Triggering of myocardial infarction by increased ambient fine particle concentration: Effect modification by source direction.

Environ Res 2015 Oct 25;142:374-9. Epub 2015 Jul 25.

Department of Public Health Sciences, University of Rochester School of Medicine and Dentistry, Rochester, NY, USA.

Background: Previously, we reported a 18% increased odds of ST-elevation myocardial infarction (STEMI) associated with each 7.1 µg/m(3) increase in PM2.5 concentration in the hour prior to MI onset. We found no association with non-ST elevation myocardial infarction (NSTEMI). We examined if this association was modified by PM2.5 source direction.

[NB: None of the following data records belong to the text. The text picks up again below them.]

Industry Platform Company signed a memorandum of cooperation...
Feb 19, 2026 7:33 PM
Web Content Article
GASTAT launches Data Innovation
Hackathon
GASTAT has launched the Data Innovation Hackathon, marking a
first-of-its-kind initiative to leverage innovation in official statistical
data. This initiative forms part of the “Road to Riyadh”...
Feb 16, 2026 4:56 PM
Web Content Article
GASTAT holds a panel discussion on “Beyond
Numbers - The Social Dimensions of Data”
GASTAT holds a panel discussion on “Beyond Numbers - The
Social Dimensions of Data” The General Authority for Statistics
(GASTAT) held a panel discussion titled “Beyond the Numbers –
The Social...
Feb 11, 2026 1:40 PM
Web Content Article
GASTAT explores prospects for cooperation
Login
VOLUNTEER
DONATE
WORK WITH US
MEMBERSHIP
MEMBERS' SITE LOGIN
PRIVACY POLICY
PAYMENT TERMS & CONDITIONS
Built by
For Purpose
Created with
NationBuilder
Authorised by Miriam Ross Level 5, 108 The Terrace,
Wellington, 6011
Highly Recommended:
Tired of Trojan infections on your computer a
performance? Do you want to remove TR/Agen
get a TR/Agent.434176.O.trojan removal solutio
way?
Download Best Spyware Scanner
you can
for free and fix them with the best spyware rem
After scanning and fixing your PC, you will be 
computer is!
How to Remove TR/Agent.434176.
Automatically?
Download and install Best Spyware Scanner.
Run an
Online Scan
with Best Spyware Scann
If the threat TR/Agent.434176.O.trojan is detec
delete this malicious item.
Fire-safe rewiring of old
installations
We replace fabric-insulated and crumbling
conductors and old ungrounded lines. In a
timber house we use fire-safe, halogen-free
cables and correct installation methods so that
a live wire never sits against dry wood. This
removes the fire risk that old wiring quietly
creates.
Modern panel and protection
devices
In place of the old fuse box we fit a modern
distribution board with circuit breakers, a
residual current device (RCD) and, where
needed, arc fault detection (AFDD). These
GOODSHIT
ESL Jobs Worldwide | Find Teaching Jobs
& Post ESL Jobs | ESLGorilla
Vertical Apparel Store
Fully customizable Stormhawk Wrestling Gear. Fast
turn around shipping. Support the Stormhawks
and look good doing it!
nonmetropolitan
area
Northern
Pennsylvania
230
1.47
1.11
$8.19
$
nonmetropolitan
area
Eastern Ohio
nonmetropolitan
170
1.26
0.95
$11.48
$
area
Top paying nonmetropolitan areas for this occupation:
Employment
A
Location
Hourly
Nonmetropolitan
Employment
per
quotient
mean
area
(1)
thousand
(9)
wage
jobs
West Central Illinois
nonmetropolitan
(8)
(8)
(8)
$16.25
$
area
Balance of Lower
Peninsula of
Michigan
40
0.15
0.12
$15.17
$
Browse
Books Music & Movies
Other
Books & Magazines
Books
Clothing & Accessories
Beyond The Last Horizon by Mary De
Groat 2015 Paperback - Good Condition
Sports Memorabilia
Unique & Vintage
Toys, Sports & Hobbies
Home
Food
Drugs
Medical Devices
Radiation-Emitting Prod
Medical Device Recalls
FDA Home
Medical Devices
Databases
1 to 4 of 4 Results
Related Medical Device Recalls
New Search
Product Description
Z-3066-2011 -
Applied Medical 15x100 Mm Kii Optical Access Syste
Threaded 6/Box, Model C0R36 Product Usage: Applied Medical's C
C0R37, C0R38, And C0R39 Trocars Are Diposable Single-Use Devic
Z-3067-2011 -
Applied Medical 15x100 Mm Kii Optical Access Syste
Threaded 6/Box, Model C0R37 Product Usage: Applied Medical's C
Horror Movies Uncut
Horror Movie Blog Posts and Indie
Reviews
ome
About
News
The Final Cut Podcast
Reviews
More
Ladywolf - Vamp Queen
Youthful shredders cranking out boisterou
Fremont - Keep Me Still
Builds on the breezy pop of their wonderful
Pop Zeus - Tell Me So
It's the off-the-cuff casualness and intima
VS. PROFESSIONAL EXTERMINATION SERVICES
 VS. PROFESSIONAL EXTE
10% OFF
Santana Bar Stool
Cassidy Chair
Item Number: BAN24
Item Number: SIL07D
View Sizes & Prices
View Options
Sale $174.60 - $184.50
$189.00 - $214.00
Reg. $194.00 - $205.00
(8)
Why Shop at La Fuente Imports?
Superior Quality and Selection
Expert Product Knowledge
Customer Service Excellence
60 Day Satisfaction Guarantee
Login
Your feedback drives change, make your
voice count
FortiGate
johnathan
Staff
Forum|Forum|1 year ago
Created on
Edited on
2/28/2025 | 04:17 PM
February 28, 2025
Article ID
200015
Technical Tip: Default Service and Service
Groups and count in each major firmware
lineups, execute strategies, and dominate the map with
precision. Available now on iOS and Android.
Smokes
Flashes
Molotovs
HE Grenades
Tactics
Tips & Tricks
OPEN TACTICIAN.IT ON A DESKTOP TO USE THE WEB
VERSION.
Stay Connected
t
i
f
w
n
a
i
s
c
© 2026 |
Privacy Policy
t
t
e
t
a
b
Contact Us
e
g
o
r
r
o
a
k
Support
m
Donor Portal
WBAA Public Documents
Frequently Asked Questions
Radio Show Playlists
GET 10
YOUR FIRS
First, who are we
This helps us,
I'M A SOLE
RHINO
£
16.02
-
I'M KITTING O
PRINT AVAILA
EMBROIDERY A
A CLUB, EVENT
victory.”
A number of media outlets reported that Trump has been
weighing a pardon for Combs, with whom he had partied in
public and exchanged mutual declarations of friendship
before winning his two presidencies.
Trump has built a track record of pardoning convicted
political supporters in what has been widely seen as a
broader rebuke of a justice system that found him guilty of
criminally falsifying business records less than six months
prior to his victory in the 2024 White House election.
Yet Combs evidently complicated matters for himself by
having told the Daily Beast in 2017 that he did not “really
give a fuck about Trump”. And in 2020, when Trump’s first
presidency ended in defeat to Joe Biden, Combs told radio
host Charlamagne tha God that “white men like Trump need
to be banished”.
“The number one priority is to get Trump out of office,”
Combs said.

Methods: We used the NOAA HYbrid Single-Particle Lagrangian Trajectory (HYSPLIT) model to calculate each hourly air mass location for the 24 hours before each case or control time period in our previous PM2.5/STEMI case-crossover analysis. Using these data on patients with STEMI (n=338), hourly PM2.5 concentrations, and case-crossover methods, we evaluated whether our PM2.5/STEMI association was modified by whether the air mass passed through each of the 8 cardinal wind direction sectors in the previous 24h.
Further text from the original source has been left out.